Où on ne parlera pas soldes ici, c'est ringard les soldes je vous ai pas dit ?

Combien sommes nous ici là maintenant, ça va mesdemoiselles depuis la dernière fois, à connaître une fille dont le dernier album est vendu à la Fnac ? Connaître, je veux dire, appeler n'importe quand et boire des coups avec toujours au même endroit, en racontant toujours les mêmes âneries, et pas facebooker éventuellement avec de loin / des gants ? Calmées, je vous ai. Moi, j'ai cette chance (sourire sparkling mi-démoniaque, mi-innocent). Je connais une star. Music is my girlfriend.

Oui, on va parler a capella, staccato et tutti chianti ici, parce qu'on va causer repérages de soldes partout ailleurs et ça j'ai déjà donné, quand j'étais jeune et impressionnable. Bémol, la mode.
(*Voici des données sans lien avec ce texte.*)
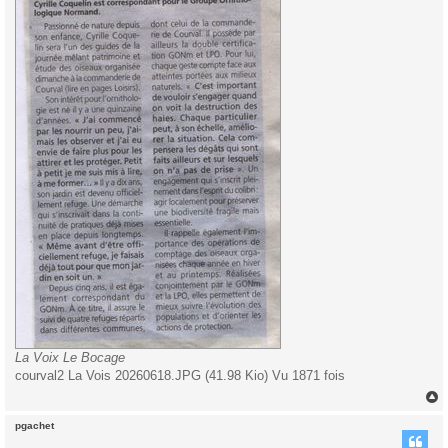
La Voix Le Bocage
courval2 La Vois 20260618.JPG (41.98 Kio) Vu 1871 fois
pgachet
t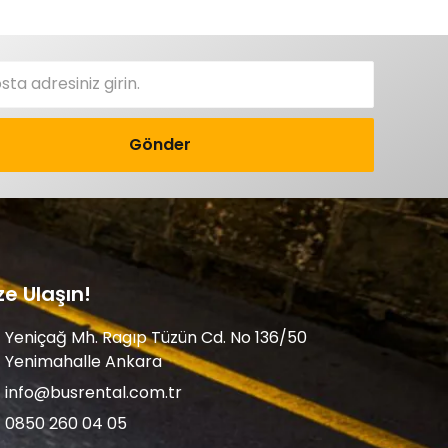
Gönder
ze Ulaşın!
Yeniçağ Mh. Ragıp Tüzün Cd. No 136/50
Yenimahalle Ankara
info@busrental.com.tr
0850 260 04 05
Je suis une grande fille modèle maintenant, même que le soir de la Fête de la musique, je suis allée me coucher à 22H38. Je travaillais à 8h le lendemain (là, vous voyez nettement mon sourire sparkling démoniaque s'ammoniaquer de rage). Donc, j'ai fêté la musique avec ma platine brune, mes écouteurs de David Guetta du XXe, et une tenue de circonstance.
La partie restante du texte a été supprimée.